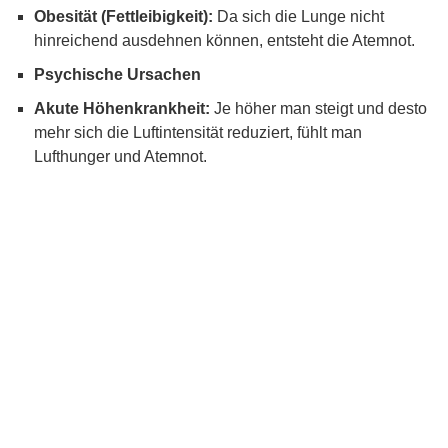
Obesität (Fettleibigkeit):
Da sich die Lunge nicht
hinreichend ausdehnen können, entsteht die Atemnot.
Psychische Ursachen
Akute Höhenkrankheit:
Je höher man steigt und desto
mehr sich die Luftintensität reduziert, fühlt man
Lufthunger und Atemnot.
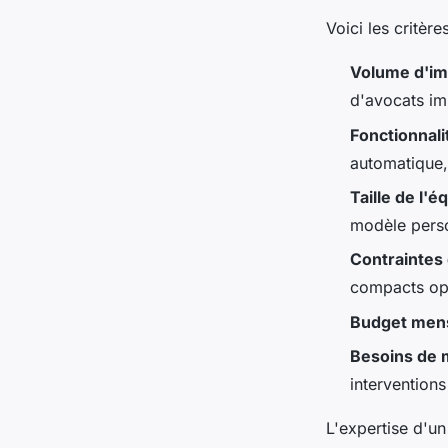
Voici les critèr
Volume d'im
d'avocats im
Fonctionnali
automatique,
Taille de l'é
modèle pers
Contraintes
compacts opt
Budget men
Besoins de m
interventions
L'expertise d'un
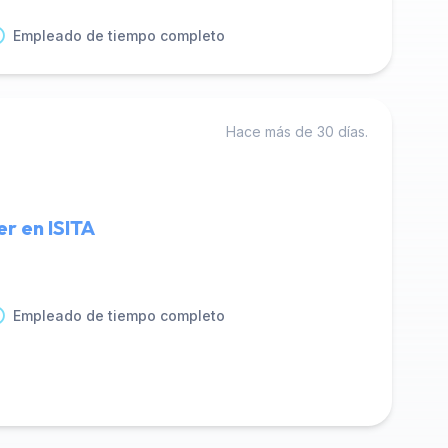
Empleado de tiempo completo
Hace más de 30 días.
r en ISITA
Empleado de tiempo completo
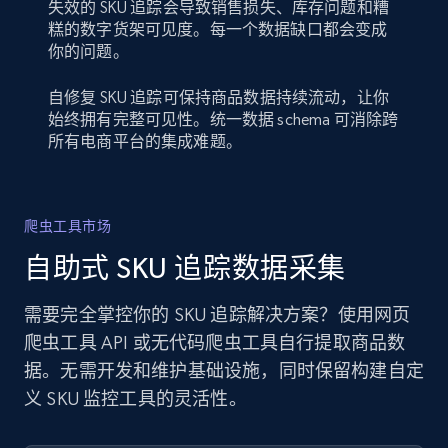
失效的 SKU 追踪会导致销售损失、库存问题和糟
糕的数字货架可见度。每一个数据缺口都会变成
你的问题。
自修复 SKU 追踪可保持商品数据持续流动，让你
始终拥有完整可见性。统一数据 schema 可消除跨
所有电商平台的集成难题。
爬虫工具市场
自助式 SKU 追踪数据采集
需要完全掌控你的 SKU 追踪解决方案？使用网页
爬虫工具 API 或无代码爬虫工具自行提取商品数
据。无需开发和维护基础设施，同时保留构建自定
义 SKU 监控工具的灵活性。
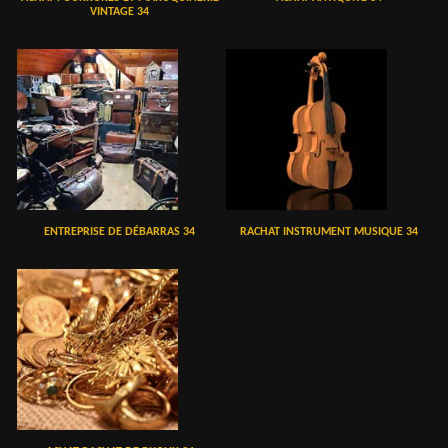
VINTAGE 34
ENTREPRISE DE DÉBARRAS 34
RACHAT INSTRUMENT MUSIQUE 34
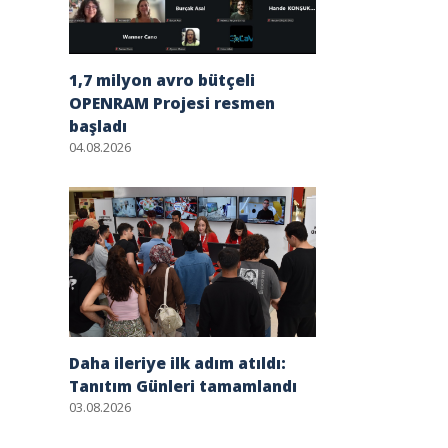
1,7 milyon avro bütçeli
OPENRAM Projesi resmen
başladı
04.08.2026
Daha ileriye ilk adım atıldı:
Tanıtım Günleri tamamlandı
03.08.2026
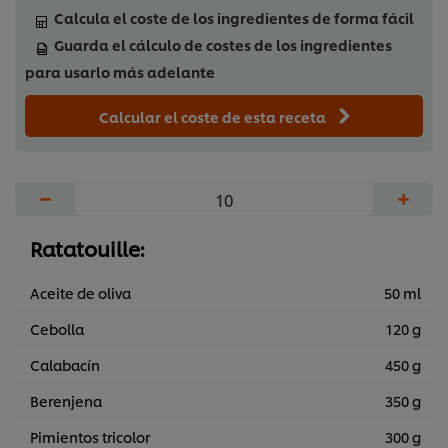
Calcula el coste de los ingredientes de forma fácil
Guarda el cálculo de costes de los ingredientes
para usarlo más adelante
Calcular el coste de esta receta
−
+
Ratatouille:
Aceite de oliva
50 ml
Cebolla
120 g
Calabacín
450 g
Berenjena
350 g
Pimientos tricolor
300 g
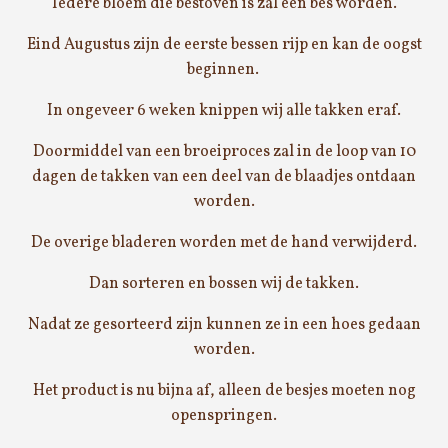
Iedere bloem die bestoven is zal een bes worden.
Eind Augustus zijn de eerste bessen rijp en kan de oogst
beginnen.
In ongeveer 6 weken knippen wij alle takken eraf.
Doormiddel van een broeiproces zal in de loop van 10
dagen de takken van een deel van de blaadjes ontdaan
worden.
De overige bladeren worden met de hand verwijderd.
Dan sorteren en bossen wij de takken.
Nadat ze gesorteerd zijn kunnen ze in een hoes gedaan
worden.
Het product is nu bijna af, alleen de besjes moeten nog
openspringen.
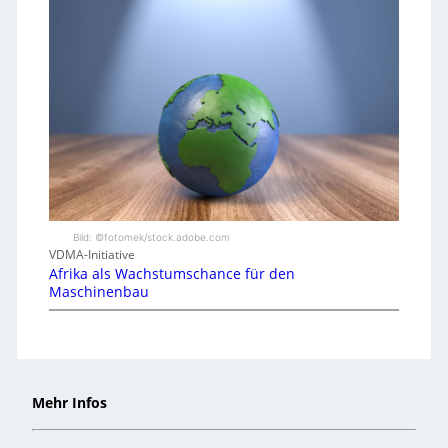
Bild: ©fotomek/stock.adobe.com
VDMA-Initiative
Afrika als Wachstumschance für den
Maschinenbau
Mehr Infos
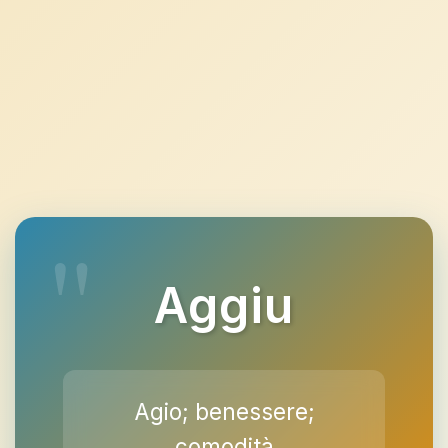
Aggiu
Agio; benessere;
comodità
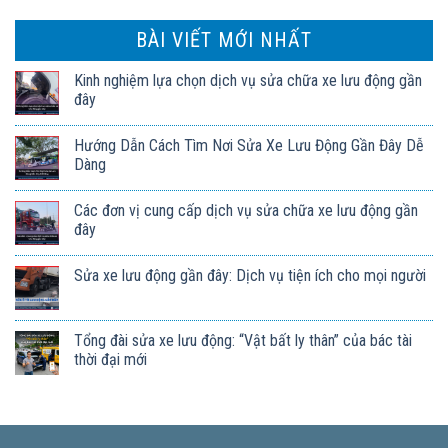
BÀI VIẾT MỚI NHẤT
Kinh nghiệm lựa chọn dịch vụ sửa chữa xe lưu động gần
đây
Hướng Dẫn Cách Tìm Nơi Sửa Xe Lưu Động Gần Đây Dễ
Dàng
Các đơn vị cung cấp dịch vụ sửa chữa xe lưu động gần
đây
Sửa xe lưu động gần đây: Dịch vụ tiện ích cho mọi người
Tổng đài sửa xe lưu động: “Vật bất ly thân” của bác tài
thời đại mới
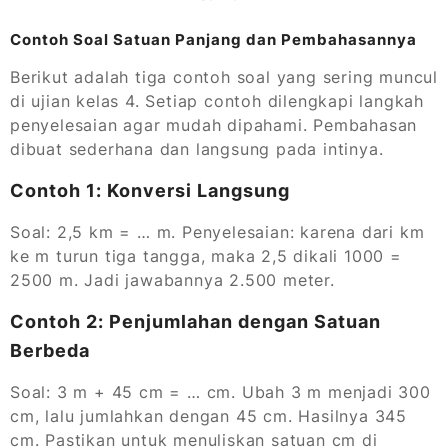
Contoh Soal Satuan Panjang dan Pembahasannya
Berikut adalah tiga contoh soal yang sering muncul
di ujian kelas 4. Setiap contoh dilengkapi langkah
penyelesaian agar mudah dipahami. Pembahasan
dibuat sederhana dan langsung pada intinya.
Contoh 1: Konversi Langsung
Soal: 2,5 km = … m. Penyelesaian: karena dari km
ke m turun tiga tangga, maka 2,5 dikali 1000 =
2500 m. Jadi jawabannya 2.500 meter.
Contoh 2: Penjumlahan dengan Satuan
Berbeda
Soal: 3 m + 45 cm = … cm. Ubah 3 m menjadi 300
cm, lalu jumlahkan dengan 45 cm. Hasilnya 345
cm. Pastikan untuk menuliskan satuan cm di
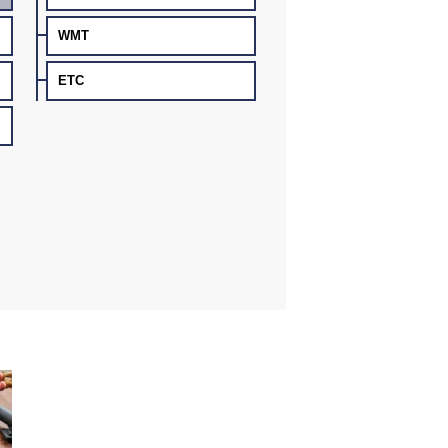
WMT
ETC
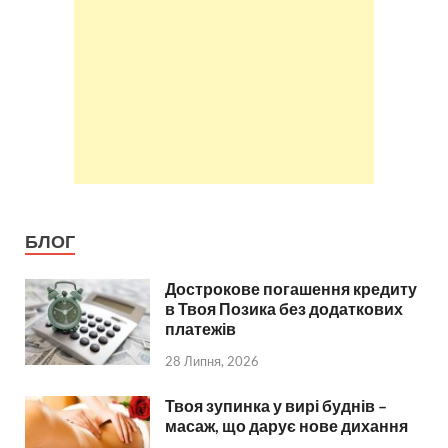
БЛОГ
Дострокове погашення кредиту
в Твоя Позика без додаткових
платежів
28 Липня, 2026
Твоя зупинка у вирі буднів –
масаж, що дарує нове дихання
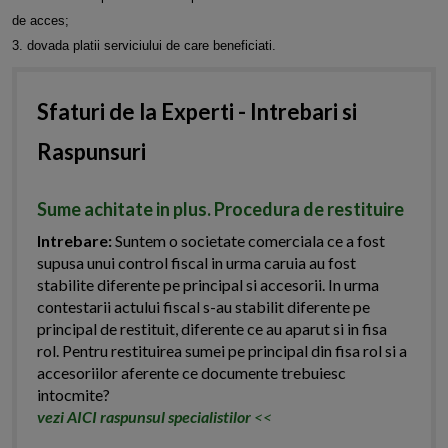
de acces;
3. dovada platii serviciului de care beneficiati.
Sfaturi de la Experti - Intrebari si
Raspunsuri
Sume achitate in plus. Procedura de restituire
Intrebare:
Suntem o societate comerciala ce a fost
supusa unui control fiscal in urma caruia au fost
stabilite diferente pe principal si accesorii. In urma
contestarii actului fiscal s-au stabilit diferente pe
principal de restituit, diferente ce au aparut si in fisa
rol. Pentru restituirea sumei pe principal din fisa rol si a
accesoriilor aferente ce documente trebuiesc
intocmite?
vezi AICI raspunsul specialistilor
<<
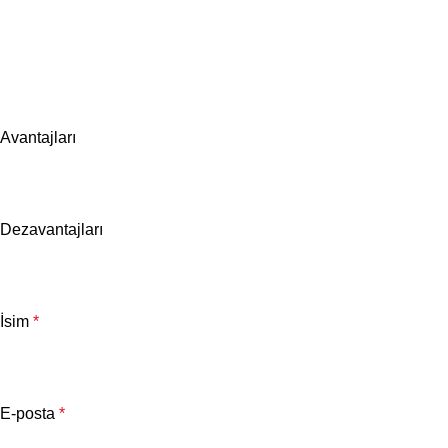
Avantajları
Dezavantajları
İsim
*
E-posta
*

WHAT YOU HAVE TO DO ::
The line containing "principal de restituit, diferente" marks the start: set down exactly that line and every line after it through the last line of the data, without any pictures.

TASK SOLUTION ::
principal de restituit, diferente ce au aparut si in fisa
rol. Pentru restituirea sumei pe principal din fisa rol si a
accesoriilor aferente ce documente trebuiesc
intocmite?
vezi AICI raspunsul specialistilor
<<
Avantajları
Dezavantajları
İsim
*
E-posta
*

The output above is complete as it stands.